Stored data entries
=== Section Start ===
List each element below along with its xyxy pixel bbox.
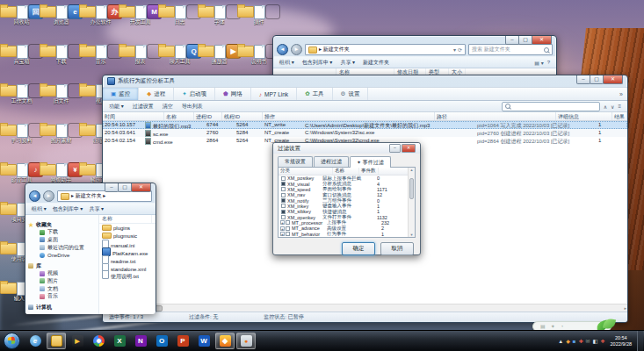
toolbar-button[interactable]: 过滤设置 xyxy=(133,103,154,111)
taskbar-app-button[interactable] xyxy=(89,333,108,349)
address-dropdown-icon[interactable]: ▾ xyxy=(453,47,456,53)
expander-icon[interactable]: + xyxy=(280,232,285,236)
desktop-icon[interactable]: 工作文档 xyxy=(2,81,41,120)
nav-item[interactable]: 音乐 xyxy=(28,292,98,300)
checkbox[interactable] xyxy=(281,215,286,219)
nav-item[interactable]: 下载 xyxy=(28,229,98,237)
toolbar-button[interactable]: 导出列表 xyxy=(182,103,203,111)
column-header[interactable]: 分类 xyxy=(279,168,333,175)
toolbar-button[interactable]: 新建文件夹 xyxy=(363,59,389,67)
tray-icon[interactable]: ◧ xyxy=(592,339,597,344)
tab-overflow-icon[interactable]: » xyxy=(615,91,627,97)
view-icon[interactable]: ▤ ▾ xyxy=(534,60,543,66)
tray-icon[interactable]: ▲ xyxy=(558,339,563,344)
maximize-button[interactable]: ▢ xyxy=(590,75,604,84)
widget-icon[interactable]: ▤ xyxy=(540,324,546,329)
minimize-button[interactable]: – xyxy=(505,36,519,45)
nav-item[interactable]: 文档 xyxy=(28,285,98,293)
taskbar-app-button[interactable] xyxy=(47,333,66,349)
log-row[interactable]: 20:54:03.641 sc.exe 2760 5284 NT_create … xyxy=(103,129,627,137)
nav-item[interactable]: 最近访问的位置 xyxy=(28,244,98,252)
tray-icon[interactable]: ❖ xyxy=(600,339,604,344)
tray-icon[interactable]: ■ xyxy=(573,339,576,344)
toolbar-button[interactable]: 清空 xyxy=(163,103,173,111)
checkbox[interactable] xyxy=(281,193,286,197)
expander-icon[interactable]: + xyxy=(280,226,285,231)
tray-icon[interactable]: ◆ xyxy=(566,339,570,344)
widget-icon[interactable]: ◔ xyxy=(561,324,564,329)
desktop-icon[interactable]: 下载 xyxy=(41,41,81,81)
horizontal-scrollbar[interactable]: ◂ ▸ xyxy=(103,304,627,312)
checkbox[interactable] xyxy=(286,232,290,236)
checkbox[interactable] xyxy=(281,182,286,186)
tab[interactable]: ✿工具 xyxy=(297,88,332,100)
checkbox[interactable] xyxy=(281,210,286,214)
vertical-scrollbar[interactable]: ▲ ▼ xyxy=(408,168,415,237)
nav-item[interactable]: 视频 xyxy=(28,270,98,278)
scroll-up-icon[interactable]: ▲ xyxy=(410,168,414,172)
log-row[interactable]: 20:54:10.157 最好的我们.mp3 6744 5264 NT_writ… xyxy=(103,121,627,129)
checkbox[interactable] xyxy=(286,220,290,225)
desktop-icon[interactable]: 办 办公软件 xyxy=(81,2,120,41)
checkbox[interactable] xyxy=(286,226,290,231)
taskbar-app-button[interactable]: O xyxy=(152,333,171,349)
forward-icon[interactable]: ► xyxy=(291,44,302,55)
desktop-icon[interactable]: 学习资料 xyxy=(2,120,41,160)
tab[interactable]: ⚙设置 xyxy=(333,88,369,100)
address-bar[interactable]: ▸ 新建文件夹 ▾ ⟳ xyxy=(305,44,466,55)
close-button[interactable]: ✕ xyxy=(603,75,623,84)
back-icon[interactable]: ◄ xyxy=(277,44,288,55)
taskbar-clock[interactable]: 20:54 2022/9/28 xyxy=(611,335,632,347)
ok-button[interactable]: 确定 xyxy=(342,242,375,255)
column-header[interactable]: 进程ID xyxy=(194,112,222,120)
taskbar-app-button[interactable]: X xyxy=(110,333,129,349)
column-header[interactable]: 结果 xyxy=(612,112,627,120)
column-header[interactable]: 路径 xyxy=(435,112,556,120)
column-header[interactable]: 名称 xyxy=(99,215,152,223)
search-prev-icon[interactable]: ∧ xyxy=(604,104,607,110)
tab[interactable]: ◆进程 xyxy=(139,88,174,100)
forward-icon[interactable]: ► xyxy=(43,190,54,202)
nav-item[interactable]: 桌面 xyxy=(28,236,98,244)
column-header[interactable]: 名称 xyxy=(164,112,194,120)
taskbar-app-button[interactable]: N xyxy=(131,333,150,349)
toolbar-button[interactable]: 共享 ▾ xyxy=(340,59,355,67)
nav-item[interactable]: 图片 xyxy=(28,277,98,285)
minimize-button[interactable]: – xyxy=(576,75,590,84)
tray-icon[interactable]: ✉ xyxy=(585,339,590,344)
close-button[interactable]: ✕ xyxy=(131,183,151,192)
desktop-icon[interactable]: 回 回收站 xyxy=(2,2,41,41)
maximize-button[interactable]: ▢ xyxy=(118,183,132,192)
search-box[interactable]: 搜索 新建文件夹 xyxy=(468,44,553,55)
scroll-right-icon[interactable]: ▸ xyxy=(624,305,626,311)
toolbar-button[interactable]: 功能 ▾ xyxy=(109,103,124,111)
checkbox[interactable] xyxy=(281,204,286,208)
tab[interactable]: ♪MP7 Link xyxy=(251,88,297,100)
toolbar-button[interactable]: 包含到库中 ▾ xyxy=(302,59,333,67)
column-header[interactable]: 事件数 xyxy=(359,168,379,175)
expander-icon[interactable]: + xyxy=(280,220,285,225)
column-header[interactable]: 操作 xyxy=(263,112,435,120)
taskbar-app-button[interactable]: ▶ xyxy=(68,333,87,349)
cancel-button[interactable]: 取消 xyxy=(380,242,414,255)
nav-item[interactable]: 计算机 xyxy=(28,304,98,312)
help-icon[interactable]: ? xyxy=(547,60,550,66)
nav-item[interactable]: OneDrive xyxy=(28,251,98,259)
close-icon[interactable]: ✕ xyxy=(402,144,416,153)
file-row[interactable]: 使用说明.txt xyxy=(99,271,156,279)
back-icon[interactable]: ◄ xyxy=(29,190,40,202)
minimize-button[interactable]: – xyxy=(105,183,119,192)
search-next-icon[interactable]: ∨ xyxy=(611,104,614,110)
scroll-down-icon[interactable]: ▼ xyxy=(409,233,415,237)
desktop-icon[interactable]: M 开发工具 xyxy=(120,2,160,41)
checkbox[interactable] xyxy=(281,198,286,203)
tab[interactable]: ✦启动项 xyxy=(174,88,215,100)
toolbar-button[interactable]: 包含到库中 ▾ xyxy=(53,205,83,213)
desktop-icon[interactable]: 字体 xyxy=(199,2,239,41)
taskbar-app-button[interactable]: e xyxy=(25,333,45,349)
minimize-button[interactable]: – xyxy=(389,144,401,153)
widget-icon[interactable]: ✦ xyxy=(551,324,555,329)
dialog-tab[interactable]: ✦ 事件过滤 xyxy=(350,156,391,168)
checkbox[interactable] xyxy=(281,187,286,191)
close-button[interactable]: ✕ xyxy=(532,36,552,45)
=== Section End ===
=== Section Start ===
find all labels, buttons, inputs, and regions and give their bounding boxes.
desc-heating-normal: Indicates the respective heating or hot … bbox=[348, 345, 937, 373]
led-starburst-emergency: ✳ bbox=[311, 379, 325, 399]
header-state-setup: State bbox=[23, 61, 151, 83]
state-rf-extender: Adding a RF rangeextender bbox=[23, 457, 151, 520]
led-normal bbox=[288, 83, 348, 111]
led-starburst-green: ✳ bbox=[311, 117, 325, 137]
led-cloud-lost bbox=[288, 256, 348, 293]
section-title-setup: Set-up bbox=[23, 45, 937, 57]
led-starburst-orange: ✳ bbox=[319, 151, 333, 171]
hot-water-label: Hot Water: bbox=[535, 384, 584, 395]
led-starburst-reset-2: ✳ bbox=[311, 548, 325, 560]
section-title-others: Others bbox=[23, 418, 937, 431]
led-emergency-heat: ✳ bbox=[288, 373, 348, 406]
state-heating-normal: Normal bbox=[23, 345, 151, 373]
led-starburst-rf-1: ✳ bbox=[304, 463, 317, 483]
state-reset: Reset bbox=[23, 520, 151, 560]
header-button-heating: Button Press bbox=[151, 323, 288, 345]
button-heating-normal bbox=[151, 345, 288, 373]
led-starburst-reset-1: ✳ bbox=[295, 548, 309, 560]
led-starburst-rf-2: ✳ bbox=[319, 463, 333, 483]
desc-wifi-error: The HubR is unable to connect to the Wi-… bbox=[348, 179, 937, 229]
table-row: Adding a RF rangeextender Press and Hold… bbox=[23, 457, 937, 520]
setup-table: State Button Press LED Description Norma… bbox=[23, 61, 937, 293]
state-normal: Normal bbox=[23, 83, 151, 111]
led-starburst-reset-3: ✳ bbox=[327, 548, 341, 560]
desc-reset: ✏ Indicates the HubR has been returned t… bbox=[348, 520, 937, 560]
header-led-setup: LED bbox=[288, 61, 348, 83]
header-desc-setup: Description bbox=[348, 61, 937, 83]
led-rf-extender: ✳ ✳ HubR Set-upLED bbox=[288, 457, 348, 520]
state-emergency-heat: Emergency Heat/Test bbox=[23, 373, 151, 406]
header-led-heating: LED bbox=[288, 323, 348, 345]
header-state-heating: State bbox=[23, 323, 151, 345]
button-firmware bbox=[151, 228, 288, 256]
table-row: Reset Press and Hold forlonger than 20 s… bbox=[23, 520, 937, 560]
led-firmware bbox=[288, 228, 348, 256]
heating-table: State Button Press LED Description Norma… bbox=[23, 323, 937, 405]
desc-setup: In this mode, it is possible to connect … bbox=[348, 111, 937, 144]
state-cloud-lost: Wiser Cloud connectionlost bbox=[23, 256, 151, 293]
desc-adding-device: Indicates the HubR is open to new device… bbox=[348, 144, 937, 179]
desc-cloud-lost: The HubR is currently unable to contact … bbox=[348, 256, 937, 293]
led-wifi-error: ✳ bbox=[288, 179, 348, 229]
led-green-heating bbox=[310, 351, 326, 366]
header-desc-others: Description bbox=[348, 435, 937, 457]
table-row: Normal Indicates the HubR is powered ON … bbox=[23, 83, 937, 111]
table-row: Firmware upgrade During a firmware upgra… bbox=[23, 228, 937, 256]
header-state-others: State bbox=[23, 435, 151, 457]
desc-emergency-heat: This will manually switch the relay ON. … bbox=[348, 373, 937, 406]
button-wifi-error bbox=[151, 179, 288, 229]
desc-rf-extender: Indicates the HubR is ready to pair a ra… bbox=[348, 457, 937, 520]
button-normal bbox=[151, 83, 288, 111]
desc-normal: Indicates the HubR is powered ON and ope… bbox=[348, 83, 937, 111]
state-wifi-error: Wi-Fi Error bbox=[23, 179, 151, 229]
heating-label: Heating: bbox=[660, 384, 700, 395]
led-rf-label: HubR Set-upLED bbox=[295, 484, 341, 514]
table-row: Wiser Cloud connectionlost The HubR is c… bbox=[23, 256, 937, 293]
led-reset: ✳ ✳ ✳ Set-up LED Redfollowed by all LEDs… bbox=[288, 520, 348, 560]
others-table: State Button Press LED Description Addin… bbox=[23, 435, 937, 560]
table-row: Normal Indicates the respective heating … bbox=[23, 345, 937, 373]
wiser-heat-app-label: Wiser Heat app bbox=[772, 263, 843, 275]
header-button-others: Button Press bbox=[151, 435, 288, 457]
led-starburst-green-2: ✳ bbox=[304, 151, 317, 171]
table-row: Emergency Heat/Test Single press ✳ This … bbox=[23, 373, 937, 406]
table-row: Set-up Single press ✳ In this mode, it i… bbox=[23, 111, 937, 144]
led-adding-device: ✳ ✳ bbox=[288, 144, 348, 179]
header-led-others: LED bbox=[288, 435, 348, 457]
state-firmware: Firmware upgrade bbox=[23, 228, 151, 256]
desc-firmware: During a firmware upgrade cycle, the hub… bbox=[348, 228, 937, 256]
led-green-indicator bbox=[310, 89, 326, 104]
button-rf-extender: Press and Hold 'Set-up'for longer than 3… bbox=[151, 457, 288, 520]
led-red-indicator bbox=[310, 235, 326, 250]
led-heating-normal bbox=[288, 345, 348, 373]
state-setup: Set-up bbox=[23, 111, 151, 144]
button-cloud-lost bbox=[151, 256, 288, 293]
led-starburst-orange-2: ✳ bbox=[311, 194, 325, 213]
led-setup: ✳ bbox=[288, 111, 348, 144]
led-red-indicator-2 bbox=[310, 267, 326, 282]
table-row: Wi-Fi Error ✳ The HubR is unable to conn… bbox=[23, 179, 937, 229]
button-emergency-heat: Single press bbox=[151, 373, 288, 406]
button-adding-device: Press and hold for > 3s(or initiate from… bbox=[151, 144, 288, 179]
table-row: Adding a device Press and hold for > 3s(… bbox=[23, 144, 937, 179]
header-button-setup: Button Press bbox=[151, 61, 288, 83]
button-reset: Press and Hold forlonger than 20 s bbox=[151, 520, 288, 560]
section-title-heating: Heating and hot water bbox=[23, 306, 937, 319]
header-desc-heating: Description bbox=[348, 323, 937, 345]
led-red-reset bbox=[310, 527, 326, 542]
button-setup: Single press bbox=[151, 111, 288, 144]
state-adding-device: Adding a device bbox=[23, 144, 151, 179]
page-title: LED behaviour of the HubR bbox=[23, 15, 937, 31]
=== Section End ===
> WHAT THIS TASK INVOLVES:
Wherever the string "Description" appears in the data above, report the whole line.

> RESULT BELOW:
setup-table: State Button Press LED Description Norma… bbox=[23, 61, 937, 293]
header-desc-setup: Description bbox=[348, 61, 937, 83]
heating-table: State Button Press LED Description Norma… bbox=[23, 323, 937, 405]
header-desc-others: Description bbox=[348, 435, 937, 457]
others-table: State Button Press LED Description Addin… bbox=[23, 435, 937, 560]
header-desc-heating: Description bbox=[348, 323, 937, 345]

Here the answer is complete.